That's why the best MVPs are not feature-rich.
They are extremely focused, providing an irresistible reason for customers to switch.
By now, you've identified the pain point, built an MVP, and given customers a compelling reason to choose you.
Next is the stage most founders underestimate: distribution channels.
I've seen many founders spend months obsessing over the product, but only five minutes thinking about how users will discover it.
The truth is, distribution channels are often the moat.
Airbnb's success wasn't because their website was better.
The founders went door-to-door, took photos of apartments themselves, and manually guided hosts to list their properties city by city.
Stripe recruited developers one by one.
Long before cryptocurrency became mainstream, Coinbase was active on major Bitcoin forums.
Cursor is also a great example.
Their team posted six times on Hacker News.
Most posts went unnoticed.
They sent private messages to thousands of developers, patiently listening to feedback, one by one, trying to win users.
Today, many say Cursor's success was inevitable.
But for years, they did labor-intensive, unscalable work.
Founders love talking about product-market fit, but before reaching it, the first thing to solve is the fit between distribution and market.

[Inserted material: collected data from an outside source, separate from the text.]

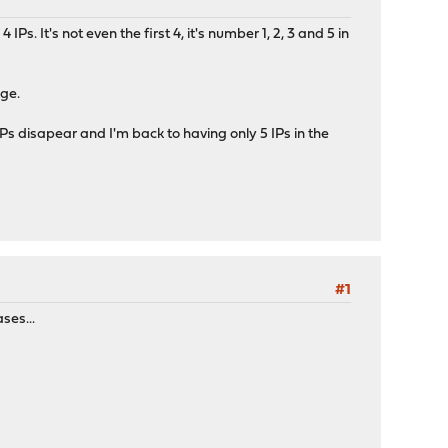
s. It's not even the first 4, it's number 1, 2, 3 and 5 in
nge.
IPs disapear and I'm back to having only 5 IPs in the
#1
ses...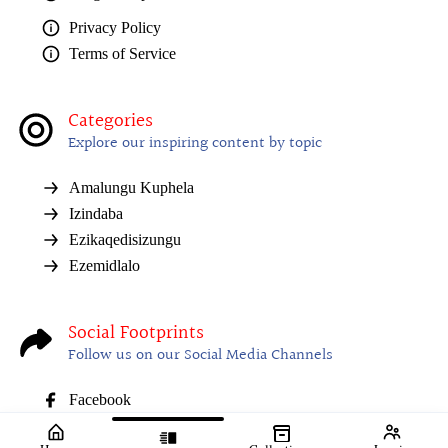
Privacy Policy
Terms of Service
Categories
Explore our inspiring content by topic
Amalungu Kuphela
Izindaba
Ezikaqedisizungu
Ezemidlalo
Social Footprints
Follow us on our Social Media Channels
Facebook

Where do your customers spend their time?
Who do they trust?
How do they discover new products?
The best founders don't just build products—they build distribution engines.
Because the market won't love a product they've never seen.
All of this comes down to resilience, adaptability, and never giving up.
Unfortunately, I can't teach you these qualities.
No one can.
They can only be learned through experience.
Cursor once again is a prime example.
They spent years developing before the market was ready.
They repeatedly posted, sent private messages to thousands, and most ignored them.
Looking back, it all seems logical.
But at the time, the future looked bleak.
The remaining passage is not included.